The heart of the dispute touches on several issues:

  • The inherent difficulty physicians face in predicting time of death,
  • physicians are central to the hospice process and their assessments regarding terminal illness deserve deference,
  • restrictive interpretations deprive patients and their loved ones of the freedom to make basic end-of-life decisions regarding palliative care,
  • bureaucratic reversals of physician assessments will trigger confusion for patients and families during an already emotionally vulnerable time,
  • too much bureaucratic oversight will compromise medical judgment and lead to chilling effect where physicians hesitate to recommend medically appropriate hospice care,
  • restrictive interpretations will increase patient financial burdens through higher costs for curative care, and
  • the need to enforce limitation of liability provisions to account for the inherent challenges in terminal prognosis.

The brief emphasizes that death cannot be predicted with precision and that Congress structured the hospice benefit accordingly.
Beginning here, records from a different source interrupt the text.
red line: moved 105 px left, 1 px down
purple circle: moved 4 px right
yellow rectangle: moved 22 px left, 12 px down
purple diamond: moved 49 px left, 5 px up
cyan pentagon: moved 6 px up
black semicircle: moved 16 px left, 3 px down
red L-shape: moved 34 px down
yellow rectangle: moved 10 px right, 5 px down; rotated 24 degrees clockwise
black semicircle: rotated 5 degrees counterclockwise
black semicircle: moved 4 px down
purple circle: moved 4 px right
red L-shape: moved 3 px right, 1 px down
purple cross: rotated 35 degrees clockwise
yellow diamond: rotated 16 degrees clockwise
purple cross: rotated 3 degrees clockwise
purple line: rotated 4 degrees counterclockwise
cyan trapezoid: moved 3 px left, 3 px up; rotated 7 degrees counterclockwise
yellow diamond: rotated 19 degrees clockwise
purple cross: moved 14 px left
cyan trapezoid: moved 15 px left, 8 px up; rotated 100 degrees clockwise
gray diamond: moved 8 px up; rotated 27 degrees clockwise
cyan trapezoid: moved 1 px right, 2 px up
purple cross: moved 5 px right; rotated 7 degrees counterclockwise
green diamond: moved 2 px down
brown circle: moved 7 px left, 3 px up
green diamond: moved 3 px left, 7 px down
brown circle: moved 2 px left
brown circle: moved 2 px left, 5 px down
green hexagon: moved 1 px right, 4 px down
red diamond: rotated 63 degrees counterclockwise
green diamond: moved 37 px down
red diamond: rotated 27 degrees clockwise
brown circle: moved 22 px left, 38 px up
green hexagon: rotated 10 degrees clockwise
It addresses the harm of adverse court rulings on patient access and the chilling effect it will have on providers and physicians, such as eroding the trust between patients and physicians, delayed access to hospice, and increased costs for Medicare. We also argue that the hospice framework established by Congress and HHS positions the physician as the central figure in determining terminal illness. In conclusion, we urge the Court the reverse the judgment of the district court and adopt a standard “that an ALJ give deference to the treating physicians’ prognosis in the absence of objective clinical evidence that contradicts that prognosis.”